Austria’s integration minister has slammed the country’s national employment service for offering segregated courses to Middle Eastern immigrants. He said that the move undermined Austria’s fundamental values and sent the wrong message to newly-arrived immigrants.
The courses, run by The Austrian Public Employment Service (AMS), Austria’s equivalent of the Jobcentre, are designed to assess what skills asylum seekers arriving in the country have. They are conducted in a range of languages, mostly Russian, French, Arabic and Farsi.
But while the Russian and French language courses are mixed gender, the Arabic and Farsi courses have been split to provide male only and female only lessons, the Local has reported.
Integration Minister Sebastian Kurz said that, while the courses themselves were “meaningful and positive”, segregating the sexes for Middle Eastern immigrants was a “big mistake”.
“If we let this happen, it becomes harder later on to explain why this isn’t part of the culture here,” he said, adding that equality of the sexes is at the heart of Austrian culture and should not be undermined, especially when trying to integrate newcomers.
He believes the courses are a symptom of “misconceived tolerance,” warning that immigrants who do not adopt Austrian values face having their benefits cut.

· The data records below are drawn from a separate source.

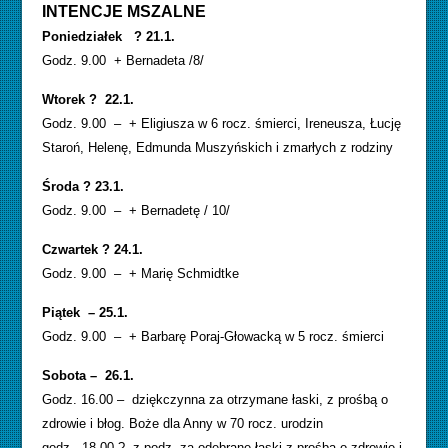
INTENCJE MSZALNE
Poniedziałek ? 21.1.
Godz. 9.00 + Bernadeta /8/
Wtorek ? 22.1.
Godz. 9.00 – + Eligiusza w 6 rocz. śmierci, Ireneusza, Łucję
Staroń, Helenę, Edmunda Muszyńskich i zmarłych z rodziny
Środa ? 23.1.
Godz. 9.00 – + Bernadetę / 10/
Czwartek ? 24.1.
Godz. 9.00 – + Marię Schmidtke
Piątek – 25.1.
Godz. 9.00 – + Barbarę Poraj-Głowacką w 5 rocz. śmierci
Sobota – 26.1.
Godz. 16.00 – dziękczynna za otrzymane łaski, z prośbą o
zdrowie i błog. Boże dla Anny w 70 rocz. urodzin
godz. 18.00 ? z podz. za odebrane łaski z prośbą o zdrowie i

However, AMS head Petra Draxl has defended the segregation, which she says is part of an “innovative project”. Speaking to ORF radio, she insisted that it made sense from the women’s point of view as women from the Middle East generally have very different work experience to men from the region. Splitting the sexes, she said allowed the course designers to set specific priorities for women.
“The group dynamics don’t work well together, when you’re mixing mechanics and electricians with teachers and nurses,” she said, adding that the male groups would still have female instructors.

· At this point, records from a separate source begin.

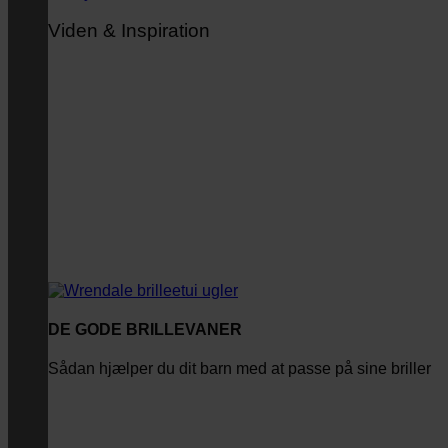
Viden & Inspiration
DE GODE BRILLEVANER
Sådan hjælper du dit barn med at passe på sine briller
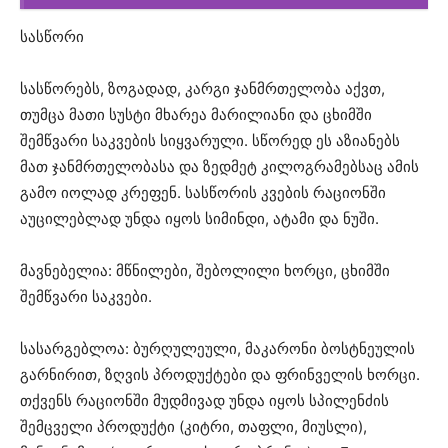
სასწორი
სასწორებს, ზოგადად, კარგი ჯანმრთელობა აქვთ,
თუმცა მათი სუსტი მხარეა მარილიანი და ცხიმში
შემწვარი საკვების სიყვარული. სწორედ ეს აზიანებს
მათ ჯანმრთელობასა და ზედმეტ კილოგრამებსაც ამის
გამო იოლად კრეფენ. სასწორის კვების რაციონში
აუცილებლად უნდა იყოს სიმინდი, ატამი და ნუში.
მავნებელია: მწნილები, შებოლილი ხორცი, ცხიმში
შემწვარი საკვები.
სასარგებლოა: ბურღულეული, მაკარონი ბოსტნეულის
გარნირით, ზღვის პროდუქტები და ფრინველის ხორცი.
თქვენს რაციონში მუდმივად უნდა იყოს სპილენძის
შემცველი პროდუქტი (კიტრი, თაფლი, მიუსლი),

And she denied that the decision had been prompted by men refusing to take the same courses as women, saying that to her knowledge that had never happened.
Commenting on the issue, Social Minister Rudolf Hundstorfer said that he thought segregated courses were acceptable at the beginning of the integration process, but that it “must be made very clear that life here is different.”
Austria registered around 20,000 recognised refugees as job seekers in October, roughly two thirds in Vienna.